What are binary options?
The sale of what are known as binary options involves betting on whether financial assets, such as shares, currencies or commodities, will rise or fall over a specific time period. Even when the bets are legitimately placed, it’s a hugely risky enterprise – but our ongoing investigation indicates that for many companies binary options act primarily as a vehicle for scamming people out of money.
Victims are targeted by salespeople in call centres abroad – typically located in Israel and Romania – who use high-pressure tactics to convince them to invest. They are then led to believe that their investment is growing as bets are placed – but when they try to cash in their purported returns they are often unable to.
The Bureau has spoken to dozens of people across the UK who had been targeted by a range of different companies. Many people have had money taken off their credit cards without consent – in some cases thousands of pounds.
Hundreds of binary options companies exist around the world, making billions of pounds a year.
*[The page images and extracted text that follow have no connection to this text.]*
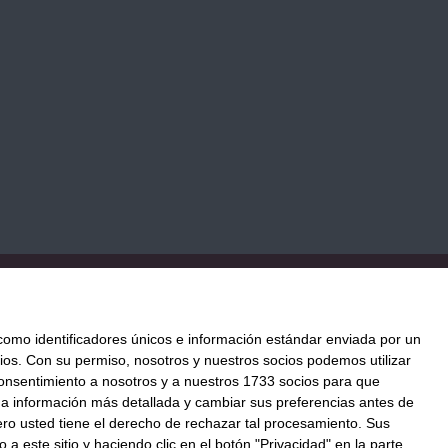
TICA DE COOKIES
PAGO
ENVÍO
CONDICIONES DE USO
mo identificadores únicos e información estándar enviada por un
ios.
Con su permiso, nosotros y nuestros socios podemos utilizar
 consentimiento a nosotros y a nuestros 1733 socios para que
ación al mejor precio.
 a información más detallada y cambiar sus preferencias antes de
o@llenatudespensa.com
o usted tiene el derecho de rechazar tal procesamiento. Sus
a este sitio y haciendo clic en el botón "Privacidad" en la parte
A whistleblower working in Israel told the Bureau everyone in his call centre was aware that they were operating a fraud, and that salesmen were urged by bosses to “rape the clients” financially.
Software is used which allows clients to check their purported account activity online, showing their funds rising and falling as the bets are supposedly made.
The fraudulent sale of binary options is now the biggest scam in the UK, according to the National Fraud Intelligence Bureau’s deputy director and financial crime specialist, DCI Andy Fyfe. An average of two reports are made to police each day and the average investor loses £20,000.
This was likely just the “the tip of the iceberg”, said Fyfe, as most people would not bother reporting in the knowledge there was little police could do. There have been no successful prosecutions because the fraudsters are usually located abroad.
The National Fraud Intelligence Bureau’s head of crime, Detective Chief Inspector Andy Fyfe, said police receive an average of two reports of binary trading fraud a day, with the average investor losing £16,000. “This is just the tip of the iceberg,” he said, but to date there have been no convictions because the fraudsters are usually located abroad.
Binary options trading is not overseen by the Financial Conduct Authority (FCA) because it is classed as gambling rather than a form of investment. But it is not overseen by the Gambling Commission either, because that institution only regulates operators that have equipment based in Britain.
The Treasury issued a consultation paper a year ago which proposed bringing binary options trading under the FCA’s remit. Since then, no action has been taken.